A barge is a type of vessel typically used for transporting cargo. They are not independent, but “floating” vessels that are towed along other vessels. Barges have been navigating our waters just like semi-trucks navigate our highways and interstates. They’re usually found in smaller waters like rivers, lakes, or canals, but you can mostly now find them in seaports. Much like a raft, the bottom half of a barge is flat-shaped.
Freight routes: river barges
They’re usually about 200 feet long and 35 feet wide. The purpose of this flat bottom ensures that the carrying capacity has the ability to haul and transfer tremendously heavy loads.
Uses of barges
River barges have been around since the Industrial Revolution, but their use has seen quite a decline over recent years. The reason that they haven’t experienced complete
extinction is due to the fact that they can successfully transport bulk items at a lower cost than other modes of transportation. They are also available in many different sizes depending on the need. Smaller loads can be around 1400 tons with larger loads being all the way up to 2700 tons. This type of capacity is practically unmatched.
Types of River Barges
According to the American Waterway Operators Association, there are four basic types of river barges in the United States. The first is an open dry cargo barge. These sit at about 195 feet in length and can hold up to 1,530 tons. Coal, steel, ore, sand, gravel, and lumbar are usually what you’ll find being transported on these. Next, we have the inland liquid cargo tank barge that sits at 297 feet long and can hold up to one million gallons.
Petroleum products, fertilizer, and chemicals are what get carried on these guys. The covered dry cargo barge is about the same size as the open dry cargo barge (around 195 feet) but is used for other products that need to stay covered (as the name suggests). These can be products like grain, soybeans, coffee, and paper products. The coastal barge is 550 feet in length and can hold 225,000 barrels. These are used in coastal service to transport petroleum and their byproducts, as well as NASA fuel tanks.
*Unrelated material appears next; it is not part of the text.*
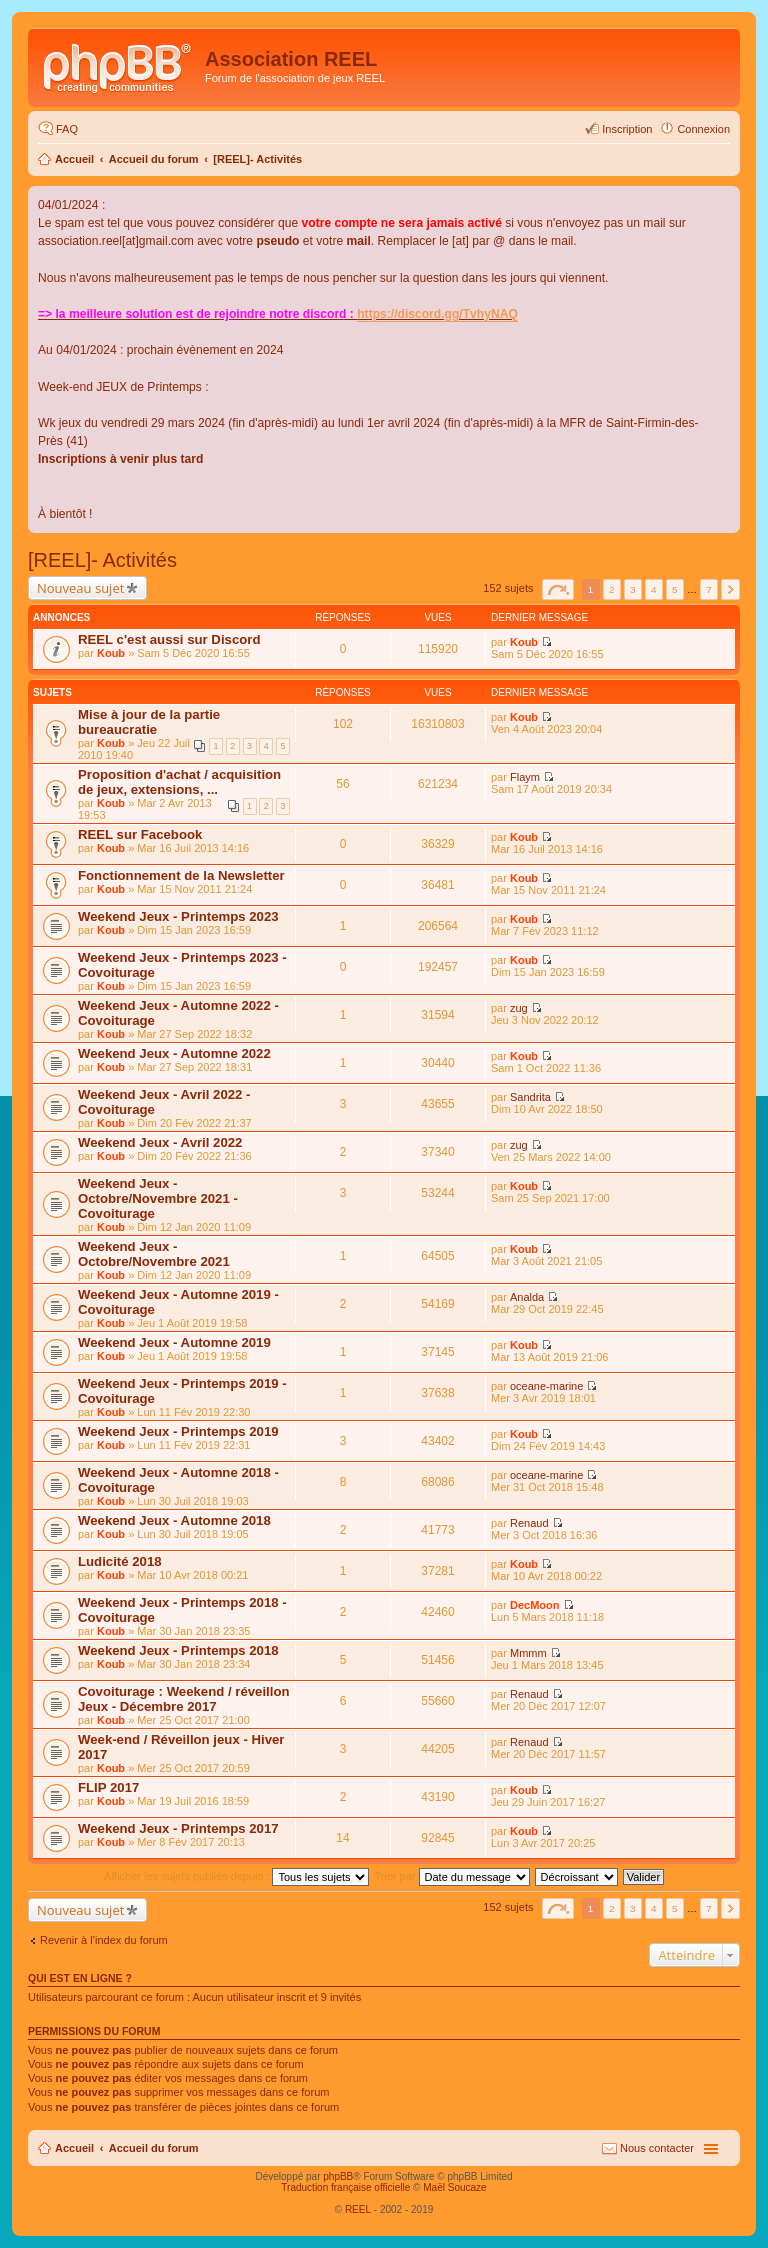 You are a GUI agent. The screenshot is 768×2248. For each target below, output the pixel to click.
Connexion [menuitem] (703, 129)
These deeper vessels can maintain better stability in ocean waters than the others.
Large capacity for a small price
12,000 miles of commercially navigable waterways are what make up the U.S. Inland Waterway System. These waterways are maintained by the U.S. Army Corps of Engineers. This maintenance consists of dredging and channel maintenance. Locks and dams are also repaired and maintained regularly being that they are so old. For example, on the Mississippi River, some of these locks and dams are old enough that they are no longer adequate for any newer or heavier barges.
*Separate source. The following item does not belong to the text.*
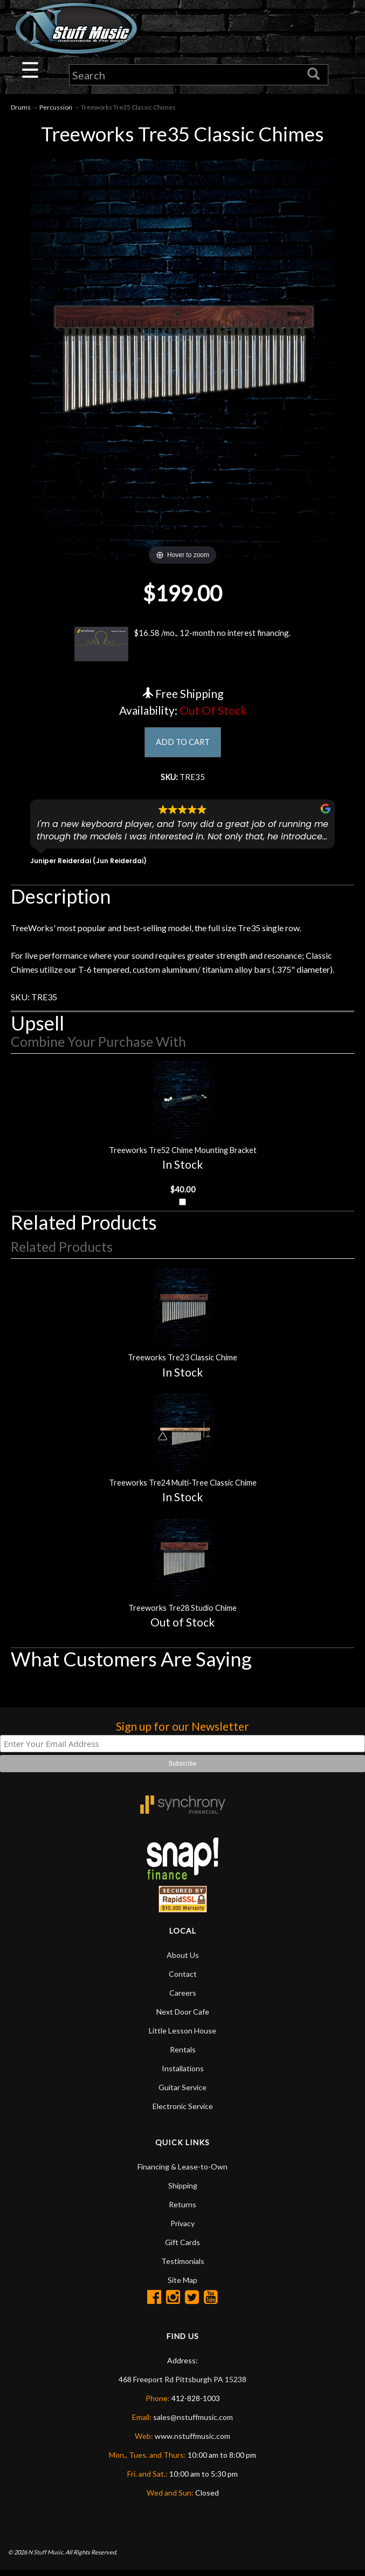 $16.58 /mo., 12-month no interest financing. (182, 644)
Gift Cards (182, 2247)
Despite this, the barges provide the U.S. Supply Chain with immense capacity at an incredibly low cost. For reference, one 15-barge tow is equivalent to 1,050 trucks. According to IHS Markit
, rates for barges are almost 54% lower than rail and 95% lower than trucks. They stand only second to pipelines in being the most economical transportation mode. Furthermore, they are the safest mode with fewer spills and accidents. Traffic flow is easy as waterways typically stay open and uncongested. Pollution and noise also stay at a minimum. All and all, barges have many advantages. Even in our modern world.
The decline of barges
Although there are many advantages to the barge, one of the main reasons for its decline is its turtle pace. Traffic is slow and in an increasingly demanding society, it just doesn’t work like it once did. A trip from New Orleans to Cairo, IL can take eight full days. There’s no way around the fact that it’s one of the slowest means of transportation. With this in mind, the barge movement is now considered an alternative means of transporting goods in the states.
An important role in transportation
Barges have played an essential role in the transportation of goods for centuries and continue to play a role in the supply chain of the modern-day. Even with their general decline and disadvantage of speed, they are a low-cost/high capacity means of transportation compared to other modes of transportation.